Big brother is watching you !
Une nuit, Émilie, une jeune étudiante en architecture, remarque qu'un drone silencieux l’observe à la fenêtre de son appartement. Les jours suivants, il la suit et scrute chacun de ses mouvements. D'abord protecteur, le drone devient inquiétant. Émilie se sent de plus en plus menacée.

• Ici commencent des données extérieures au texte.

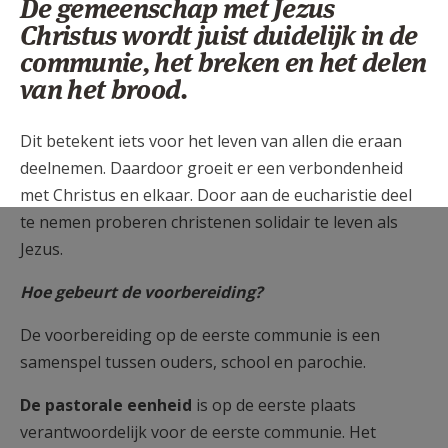
De gemeenschap met Jezus
Christus wordt juist duidelijk in de
communie, het breken en het delen
van het brood.
Dit betekent iets voor het leven van allen die eraan
deelnemen. Daardoor groeit er een verbondenheid
met Christus en elkaar. Door aan de eucharistie deel
te nemen proberen christenen solidair te leven als
Jezus.
Hoe gebeurt de voorbereiding?
De voorbereiding op de eerste communie is een
samenspel tussen ouders, school en parochie.
De pastorale eenheid
is op de eerste plaats
verantwoordelijk voor de eerste communie. Het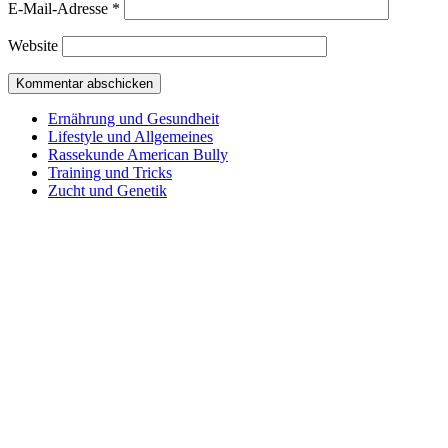
E-Mail-Adresse
*
Website
Ernährung und Gesundheit
Lifestyle und Allgemeines
Rassekunde American Bully
Training und Tricks
Zucht und Genetik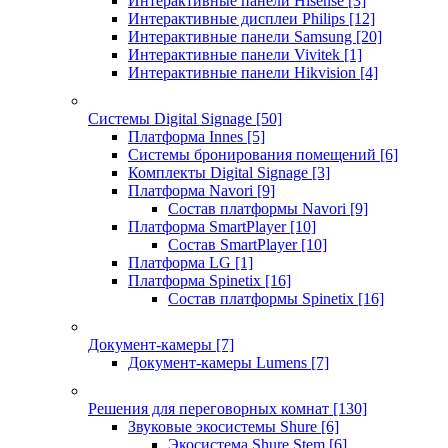
Интерактивные панели Hisense
[3]
Интерактивные дисплеи Philips
[12]
Интерактивные панели Samsung
[20]
Интерактивные панели Vivitek
[1]
Интерактивные панели Hikvision
[4]
Системы Digital Signage
[50]
Платформа Innes
[5]
Системы бронирования помещений
[6]
Комплекты Digital Signage
[3]
Платформа Navori
[9]
Состав платформы Navori
[9]
Платформа SmartPlayer
[10]
Состав SmartPlayer
[10]
Платформа LG
[1]
Платформа Spinetix
[16]
Состав платформы Spinetix
[16]
Документ-камеры
[7]
Документ-камеры Lumens
[7]
Решения для переговорных комнат
[130]
Звуковые экосистемы Shure
[6]
Экосистема Shure Stem
[6]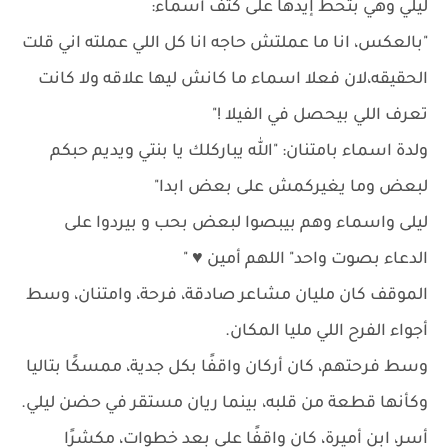
ليلي وهي بتحط إيدها على كتف أسماء:
"بالعكس، انا ما عملتش حاجه انا كل اللي عملته اني قلت
الحقيقه،لان فعلا اسماء ما كانش ليها علاقه ولا كانت
تعرف اللي بيحصل في الفيلا !"
ولدة اسماء بامتنان: "الله يباركلك يا بنتي ويديم حبكم
لبعض وما يغيركمش على بعض ابدا"
ليلى واسماء وهم بيبصوا لبعض بحب و بيردوا على
الدعاء بصوت واحد" اللهم أمين ♥️ "
الموقف كان مليان مشاعر صادقة، فرحة، وامتنان، وسط
أجواء الفرح اللي مليا المكان.
وسط فرحتهم، كان أركان واقفًا بكل جدية، ممسكًا بتاليا
وكأنها قطعة من قلبه، بينما ريان مستقر في حضن ليلي.
أسر، ابن أميرة، كان واقفًا على بعد خطوات، مكشرًا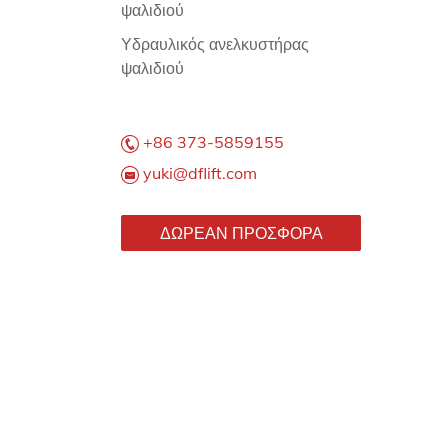
ψαλιδιού
Υδραυλικός ανελκυστήρας
ψαλιδιού
+86 373-5859155
yuki@dflift.com
ΔΩΡΕΑΝ ΠΡΟΣΦΟΡΑ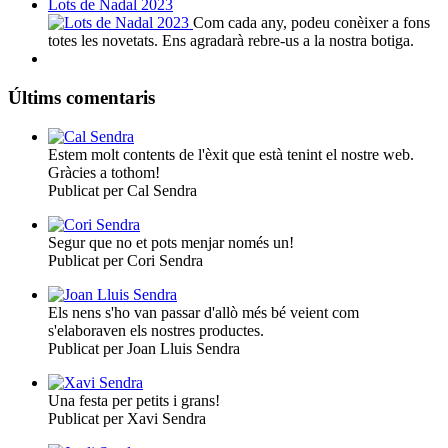
Lots de Nadal 2023
Com cada any, podeu conèixer a fons
totes les novetats. Ens agradarà rebre-us a la nostra botiga.
Últims comentaris
Estem molt contents de l'èxit que està tenint el nostre web.
Gràcies a tothom!
Publicat per Cal Sendra
Segur que no et pots menjar només un!
Publicat per Cori Sendra
Els nens s'ho van passar d'allò més bé veient com
s'elaboraven els nostres productes.
Publicat per Joan Lluis Sendra
Una festa per petits i grans!
Publicat per Xavi Sendra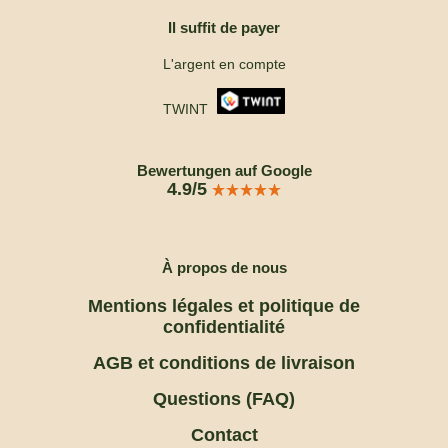
Il suffit de payer
L'argent en compte
TWINT
Bewertungen auf Google
4.9/5
À propos de nous
Mentions légales et politique de
confidentialité
AGB et conditions de livraison
Questions (FAQ)
Contact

Après la série Stalk, disponible sur france.tv et racontant l’histoire d’un hackeur surdoué qui décide de se venger d’un bizutage en piratant les appareils électroniques de ses agresseurs, Simon Bouisson revient avec un long métrage troublant qui entraîne le spectateur dans une paranoïa allant crescendo. En effet, le réalisateur a implanté dans son film, comme avec sa série, la thématique du voyeurisme à travers les technologies modernes. Cette machine volante, dont on ne connaît pas le pilote, suit Emilie partout telle une sorte de Big Brother contemporain, la surveillant à chaque instant.

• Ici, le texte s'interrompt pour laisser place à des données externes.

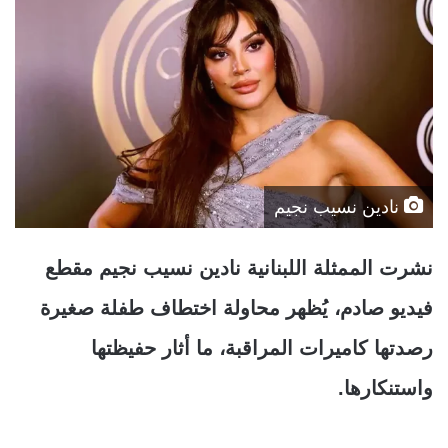
نادين نسيب نجيم
نشرت الممثلة اللبنانية نادين نسيب نجيم مقطع
فيديو صادم، يُظهر محاولة اختطاف طفلة صغيرة
رصدتها كاميرات المراقبة، ما أثار حفيظتها
واستنكارها.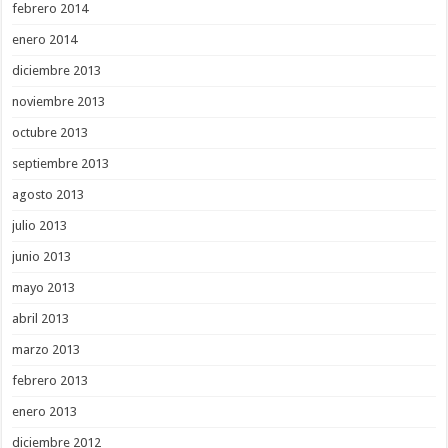
febrero 2014
enero 2014
diciembre 2013
noviembre 2013
octubre 2013
septiembre 2013
agosto 2013
julio 2013
junio 2013
mayo 2013
abril 2013
marzo 2013
febrero 2013
enero 2013
diciembre 2012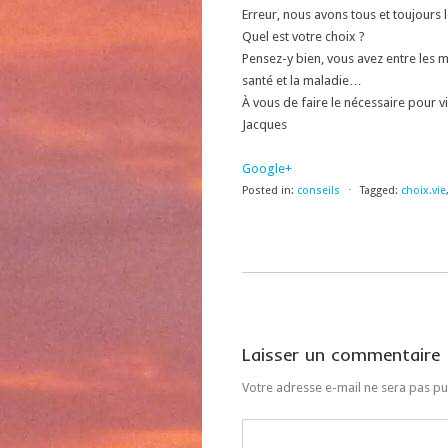
Erreur, nous avons tous et toujours l
Quel est votre choix ?
Pensez-y bien, vous avez entre les ma
santé et la maladie…
À vous de faire le nécessaire pour v
Jacques
Google+
Posted in:
conseils
⋅
Tagged:
choix.vie
Laisser un commentaire
Votre adresse e-mail ne sera pas pu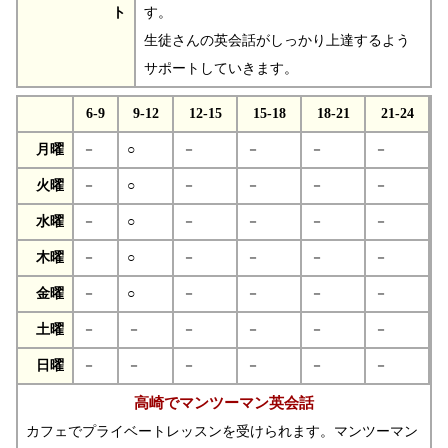
ト
す。
生徒さんの英会話がしっかり上達するよう
サポートしていきます。
6-9
9-12
12-15
15-18
18-21
21-24
月曜
－
○
－
－
－
－
火曜
－
○
－
－
－
－
水曜
－
○
－
－
－
－
木曜
－
○
－
－
－
－
金曜
－
○
－
－
－
－
土曜
－
－
－
－
－
－
日曜
－
－
－
－
－
－
高崎でマンツーマン英会話
カフェでプライベートレッスンを受けられます。マンツーマン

Un thriller (très) contemporain
Emilie, incarnée par Marion Barbeau (En Corps), est une étudiante qui pratique le caming comme petit boulot, une activité qui consiste à se filmer en live en échange d’argent. Si elle contrôle son image sur ces plateformes dans lesquelles des hommes la paient pour la regarder faire des choses qui les excitent, le drone ne tarde pas à inverser la tendance en faisant d’Emilie sa proie. En effet, la machine semble ne plus vouloir se limiter à ce que la jeune femme veut bien laisser voir mais la posséder entièrement, dans les moindres détails de son intimité.
“Manifestement, le drone métaphorise un regard, explique Simon Bouisson. Mais pas n’importe quel regard. Un regard obsessionnel et abusif. Et sans doute un regard masculin, un “male gaze”.”
Drone soulève des questions particulièrement ancrées dans notre époque. Violences sexuelles, parole des victimes remise en question, surexposition sur internet ou encore dépendance aux réseaux sociaux … Ce long métrage permet de mettre en lumière ces problématiques et de les dénoncer. Le spectateur, qui observe les scènes au travers des deux partis, garde par ailleurs une distance nécessaire par rapport au propos.
Une prouesse technique
La très talentueuse Marion Barbeau se fond parfaitement dans le personnage farouche et mystérieux d’Emilie. Nommée dans la catégorie meilleur espoir féminin lors des César 2023 pour son rôle dans En Corps de Cédric Klapisch, elle est aussi danseuse du ballet de l'Opéra de Paris. Cet atout a permis des scènes audacieuses, habilement chorégraphiées, dans lesquelles l’actrice et le drone se font face dans un ballet tourbillonnant.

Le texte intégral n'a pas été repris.